(Stored dataset items)
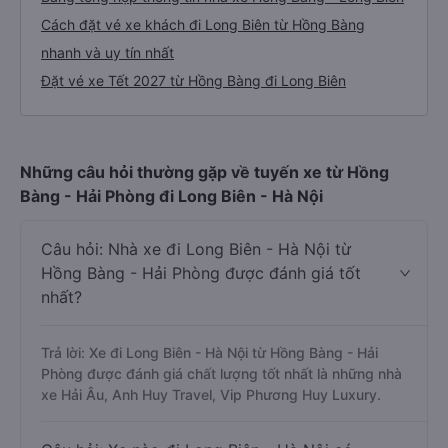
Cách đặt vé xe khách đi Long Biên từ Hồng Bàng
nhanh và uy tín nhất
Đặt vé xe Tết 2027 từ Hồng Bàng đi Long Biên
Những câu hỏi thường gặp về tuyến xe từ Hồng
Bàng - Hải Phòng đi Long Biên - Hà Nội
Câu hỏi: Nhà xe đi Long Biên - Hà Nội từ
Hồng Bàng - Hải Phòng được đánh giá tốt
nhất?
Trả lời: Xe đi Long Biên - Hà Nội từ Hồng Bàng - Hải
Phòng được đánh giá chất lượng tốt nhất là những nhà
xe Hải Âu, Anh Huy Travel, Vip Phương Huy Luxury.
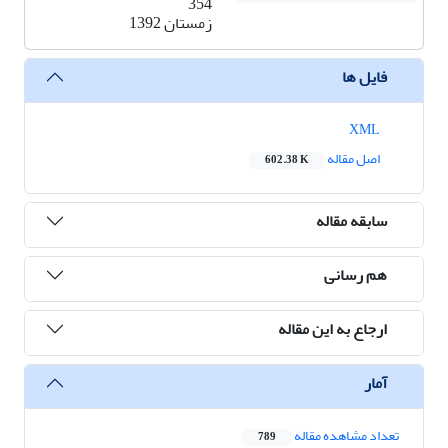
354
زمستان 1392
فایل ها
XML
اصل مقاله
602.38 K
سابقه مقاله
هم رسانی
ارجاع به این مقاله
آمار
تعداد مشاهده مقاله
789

---

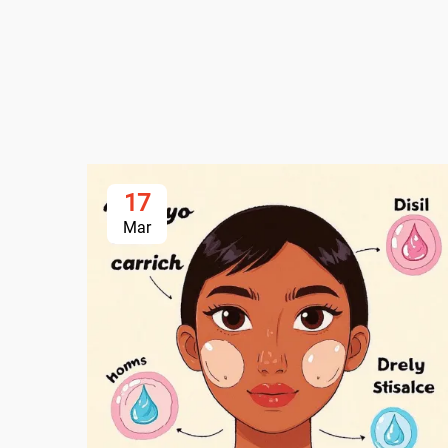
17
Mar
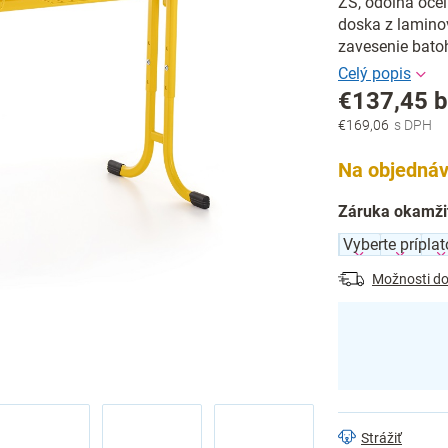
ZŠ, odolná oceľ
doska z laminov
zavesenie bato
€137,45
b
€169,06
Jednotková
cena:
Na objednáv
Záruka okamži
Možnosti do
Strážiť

§ Task details: Give the number of lines in the data that contain the string "Long" and nothing more.

§ Expected output: 5